I invite you to stop and consider your relationship to food.  Sometimes we eat for the calories, or lack thereof if we are trying to lose weight.  Sometimes we eat for pleasure—trying new recipes and combinations.  Sometimes we are trying to please other people. Maybe you have a picky eater in your family that you are trying to convince to try something or to have an experience that will open their mind and show them something new.  When we eat, we get calories that give us life, fiber that keeps things moving along, pleasure that makes us want to take another bite, and many times, relationships. 

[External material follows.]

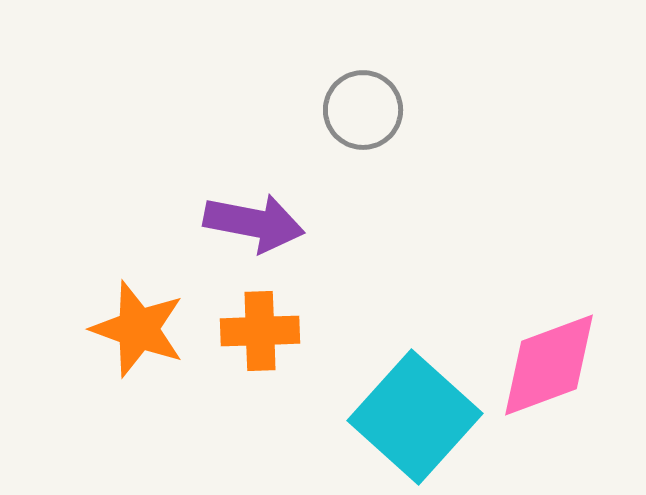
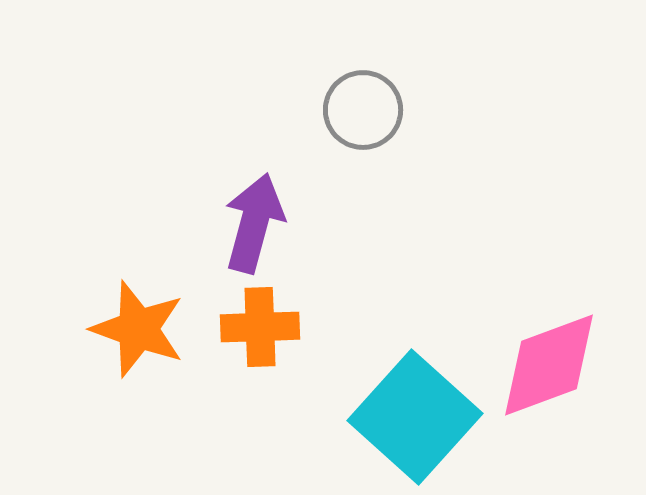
purple arrow: rotated 86 degrees counterclockwise
orange cross: moved 4 px up
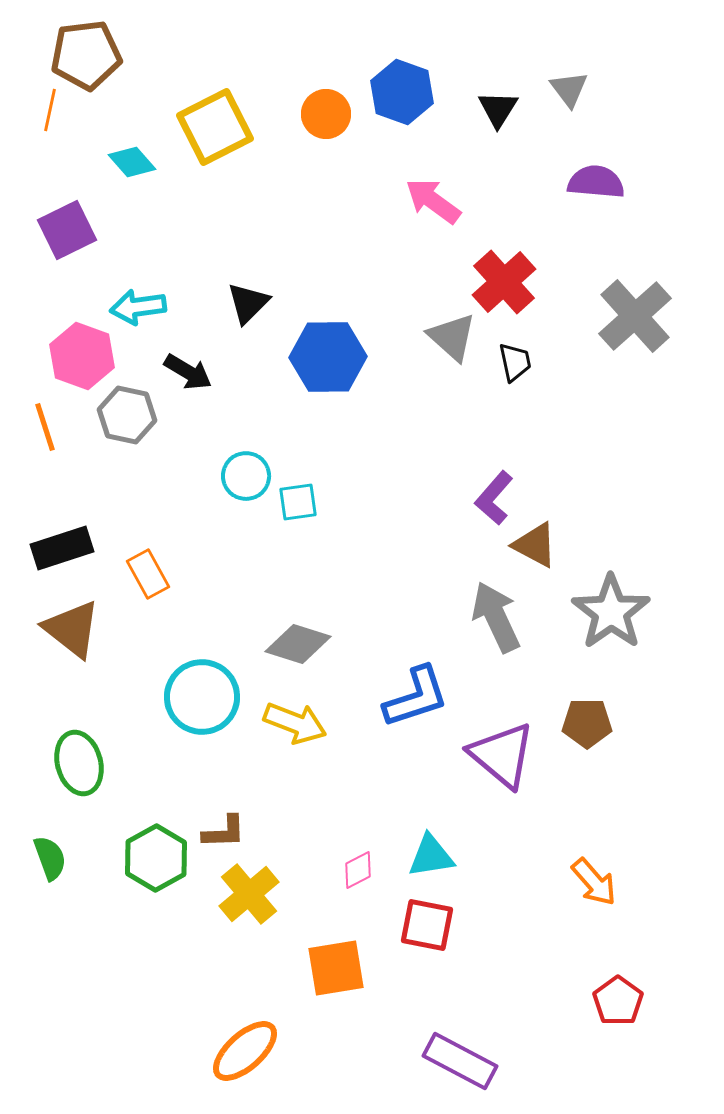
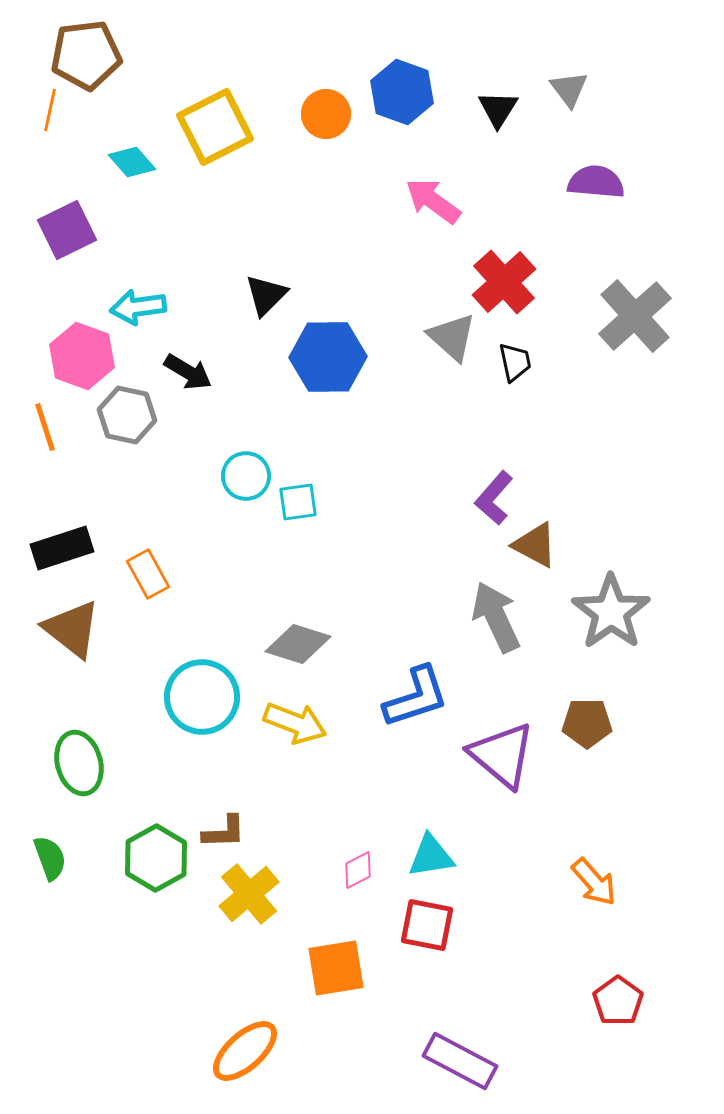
black triangle at (248, 303): moved 18 px right, 8 px up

Food brings us into relationship with others.  Sometimes we have someone to cook for or eat with.  Sometimes it is the sharing of recipes that brings us together in community.  Sometimes we make a food that was passed down through our family or maybe we have a special memory of sharing a certain meal with loved ones.  My grandmother’s cinnamon roll recipe that was lost for close to 15 years was recently found.  Immediately, my dad, who never bakes, bought the ingredients, stirred them up, baked them, and had them cooling on his countertop.  I only saw the pictures on Facebook, but I could smell them through the internet.  I felt connected to my grandma and my family because my dad baked cinnamon rolls!  Food connects us.  And There is something empowering about eating, a physical empowerment to do the work in the world that Jesus teaches us to do, and the Spiritual connection with community and family that gives us the spiritual wherewithal to keep going. 

                 

                I pray that we would be nourished at Christ’s table, be connected to the body of Christ in all times and places in community, that we would receive the new life, the new teaching that Jesus is offering, that we would worship and serve God with our bodies and spirits, and that we would be empowered to give ourselves away and pour ourselves out so that others might know eternal life.